Johannes Wancata, der Leiter der Klinischen Abteilung für Sozialpsychiatrie am AKH Wien, bestätigt den Rückgang der stationären Aufnahmen. "Alle Fachgebiete haben Betten für Covid-Patienten gesperrt", sagt er. Auch die Psychiatrie. Es hätten ja auch Covid-positive Patientinnen und Patienten kommen können. Hauptsächlich sei der Rückgang aber einer (temporären) Nichtanspruchnahme geschuldet gewesen. Es ist auch die Erfahrung bei anderen Erkrankungen gewesen, dass in der Hochphase der Epidemie nicht notwendige Spitalsbesuche aus Angst vermieden wurden. Oder nicht notwendig geglaubte. Nur so ist zu erklären, dass selbst bei Herzinfarkten ein Rückgang um 40 Prozent registriert wurde. Mit potenziell bedrohlichen Folgen.
Die Frage ist daher auch, welche Kollateralschäden dadurch entstanden sind. Besonders rückläufig war die Entwicklung bei Alkohol indizierten Erkrankungen, wobei Entzug darunter fällt sowie Spitalsaufnahmen nach einem Alkoholexzess. Letzteres kann auch begünstigt worden sein, dass keine Lokalbesuche möglich waren. Aber auch bei Depressivität ging die Zahl der stationären Patienten sehr deutlich zurück, bei Psychosen blieb sie indessen stabil.

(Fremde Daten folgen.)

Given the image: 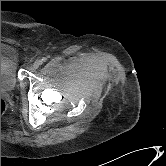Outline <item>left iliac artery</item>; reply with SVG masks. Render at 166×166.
I'll use <instances>...</instances> for the list:
<instances>
[{
    "mask_svg": "<svg viewBox=\"0 0 166 166\" xmlns=\"http://www.w3.org/2000/svg\"><path fill=\"white\" fill-rule=\"evenodd\" d=\"M46 60H47V58H46V57H43V58L41 59V63L46 62Z\"/></svg>",
    "mask_w": 166,
    "mask_h": 166,
    "instance_id": "44dca946",
    "label": "left iliac artery"
}]
</instances>
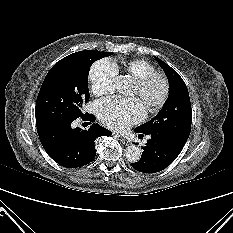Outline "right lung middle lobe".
<instances>
[{
	"mask_svg": "<svg viewBox=\"0 0 233 233\" xmlns=\"http://www.w3.org/2000/svg\"><path fill=\"white\" fill-rule=\"evenodd\" d=\"M112 52L84 50L58 61L46 75L39 91L36 125L58 124L81 117L89 100L88 75L91 65Z\"/></svg>",
	"mask_w": 233,
	"mask_h": 233,
	"instance_id": "right-lung-middle-lobe-1",
	"label": "right lung middle lobe"
}]
</instances>
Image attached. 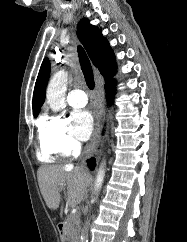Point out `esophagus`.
<instances>
[{"instance_id": "esophagus-1", "label": "esophagus", "mask_w": 187, "mask_h": 242, "mask_svg": "<svg viewBox=\"0 0 187 242\" xmlns=\"http://www.w3.org/2000/svg\"><path fill=\"white\" fill-rule=\"evenodd\" d=\"M96 92L99 97L98 112H97V116H96L95 128H94L92 138L84 150L85 158H90L94 154V152L98 146V143L100 141V134H101V130H102V122H103L104 115H105L104 92H103V88H102L101 84H99V83L96 85Z\"/></svg>"}]
</instances>
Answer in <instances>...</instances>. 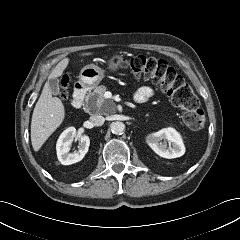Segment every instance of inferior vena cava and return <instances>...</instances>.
Returning a JSON list of instances; mask_svg holds the SVG:
<instances>
[{
    "label": "inferior vena cava",
    "mask_w": 240,
    "mask_h": 240,
    "mask_svg": "<svg viewBox=\"0 0 240 240\" xmlns=\"http://www.w3.org/2000/svg\"><path fill=\"white\" fill-rule=\"evenodd\" d=\"M90 122L94 125V126H101L104 124L105 122V118L101 115H92L90 117Z\"/></svg>",
    "instance_id": "obj_1"
}]
</instances>
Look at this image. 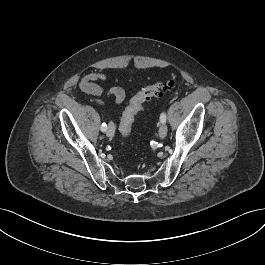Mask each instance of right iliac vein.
Segmentation results:
<instances>
[{"label":"right iliac vein","mask_w":265,"mask_h":265,"mask_svg":"<svg viewBox=\"0 0 265 265\" xmlns=\"http://www.w3.org/2000/svg\"><path fill=\"white\" fill-rule=\"evenodd\" d=\"M115 133V127L113 125V123H109L107 130H106V135L108 137H112Z\"/></svg>","instance_id":"obj_1"}]
</instances>
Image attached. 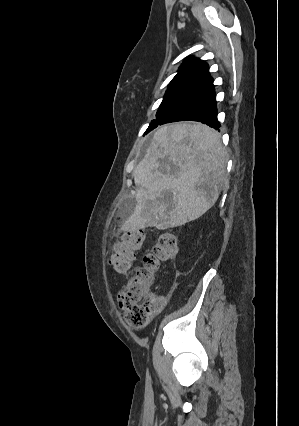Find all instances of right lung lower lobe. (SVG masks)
I'll return each mask as SVG.
<instances>
[{"label": "right lung lower lobe", "mask_w": 299, "mask_h": 426, "mask_svg": "<svg viewBox=\"0 0 299 426\" xmlns=\"http://www.w3.org/2000/svg\"><path fill=\"white\" fill-rule=\"evenodd\" d=\"M199 121L218 129L216 96L212 82L199 86L175 103L153 127L176 121Z\"/></svg>", "instance_id": "right-lung-lower-lobe-1"}]
</instances>
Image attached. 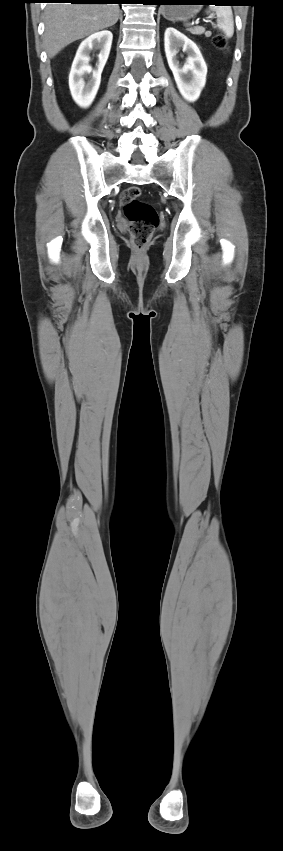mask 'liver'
Masks as SVG:
<instances>
[{
    "instance_id": "obj_1",
    "label": "liver",
    "mask_w": 283,
    "mask_h": 851,
    "mask_svg": "<svg viewBox=\"0 0 283 851\" xmlns=\"http://www.w3.org/2000/svg\"><path fill=\"white\" fill-rule=\"evenodd\" d=\"M117 4L50 3L45 9L44 44L49 58L76 40L113 26Z\"/></svg>"
}]
</instances>
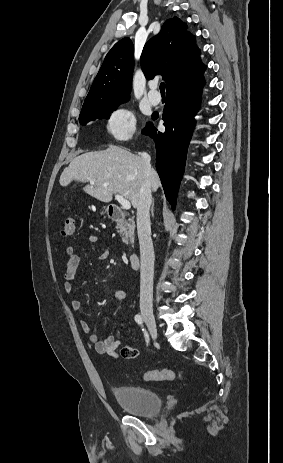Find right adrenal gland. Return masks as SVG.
<instances>
[{"label":"right adrenal gland","mask_w":283,"mask_h":463,"mask_svg":"<svg viewBox=\"0 0 283 463\" xmlns=\"http://www.w3.org/2000/svg\"><path fill=\"white\" fill-rule=\"evenodd\" d=\"M151 215L152 217L154 216V198L152 200V205H151Z\"/></svg>","instance_id":"1"}]
</instances>
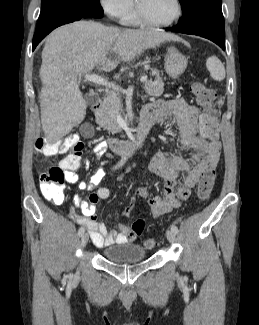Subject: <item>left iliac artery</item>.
Listing matches in <instances>:
<instances>
[{
  "label": "left iliac artery",
  "instance_id": "left-iliac-artery-1",
  "mask_svg": "<svg viewBox=\"0 0 259 325\" xmlns=\"http://www.w3.org/2000/svg\"><path fill=\"white\" fill-rule=\"evenodd\" d=\"M171 230H172L175 234L178 233V228H177V226L174 225V224L171 225Z\"/></svg>",
  "mask_w": 259,
  "mask_h": 325
}]
</instances>
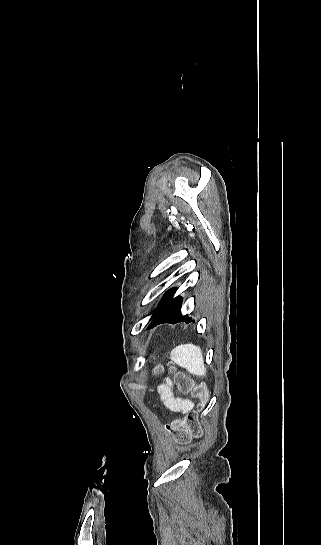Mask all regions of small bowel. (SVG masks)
<instances>
[{
  "instance_id": "obj_1",
  "label": "small bowel",
  "mask_w": 321,
  "mask_h": 545,
  "mask_svg": "<svg viewBox=\"0 0 321 545\" xmlns=\"http://www.w3.org/2000/svg\"><path fill=\"white\" fill-rule=\"evenodd\" d=\"M157 391L164 405L170 410L183 413L192 410V402L186 399L176 398L167 384L160 385Z\"/></svg>"
}]
</instances>
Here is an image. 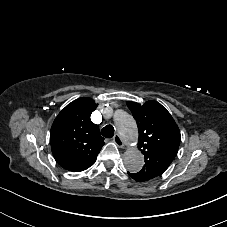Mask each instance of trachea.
<instances>
[{"instance_id":"1","label":"trachea","mask_w":227,"mask_h":227,"mask_svg":"<svg viewBox=\"0 0 227 227\" xmlns=\"http://www.w3.org/2000/svg\"><path fill=\"white\" fill-rule=\"evenodd\" d=\"M101 134L106 138H112L114 135V127L112 125H107L101 130Z\"/></svg>"}]
</instances>
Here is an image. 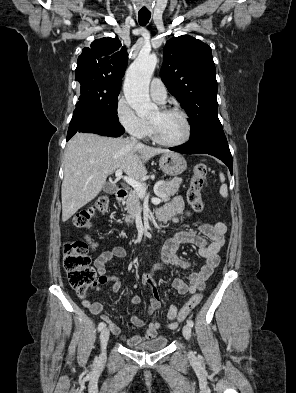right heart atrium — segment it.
<instances>
[{"mask_svg":"<svg viewBox=\"0 0 296 393\" xmlns=\"http://www.w3.org/2000/svg\"><path fill=\"white\" fill-rule=\"evenodd\" d=\"M116 117L123 128L133 137L143 139L150 133V125L135 112L123 97L119 98L115 107Z\"/></svg>","mask_w":296,"mask_h":393,"instance_id":"right-heart-atrium-1","label":"right heart atrium"}]
</instances>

Keine Belege für Kollateralschäden
Laut Wancata sind viele geplante Behandlungen aufgeschoben worden oder in den ambulanten Bereich gewandert, teilweise auch über (Video-)Telefonat geführt worden. "Wäre das Ganze über Jahre gegangen, hätten wir massive negative Effekte. Für die kurze Zeit habe ich keine Belege, dass es zu langfristigen Schäden gekommen ist", sagt Wancata. Das Aufschieben und Zuwarten hätte aber, so Wancata, dazu geführt, dass einige Patienten in einem dann schon schlechteren Zustand zur Aufnahme ins Krankenhaus kamen. Auch das hörte man von organischen Erkrankungen. "Aber das muss sich auch nicht über Jahre auswirken." Bei einem Herzinfarkt ist die Folge der Nichtbehandlung dramatischer.
Dass bei psychischen Erkrankungen der niedergelassene Bereich sowie Telefondienste und Skype-Therapien einen Teil der Behandlungsbedürfnisse offenbar kurzfristig auffangen können, ist eine Erkenntnis von März und April. "Wir müssen aber noch lernen, wie es den Betroffenen mit diesen Ressourcen (Skype, Telefonate, Anm.) gegangen ist", sagt Niederkrotenthaler. Es gab eine deutliche Ausweitung der Angebote, nicht alle sind genutzt worden, wie aus Kliniken berichtet wird. Die Nutzung von Telefonseelsorge dürfte aber wiederum deutlich zugenommen haben. All diese Erfahrungen sind auch für die Zukunft wichtig, zumal eine zweite Welle nicht ausgeschlossen ist. Und eventuell auch ein zweiter Lockdown.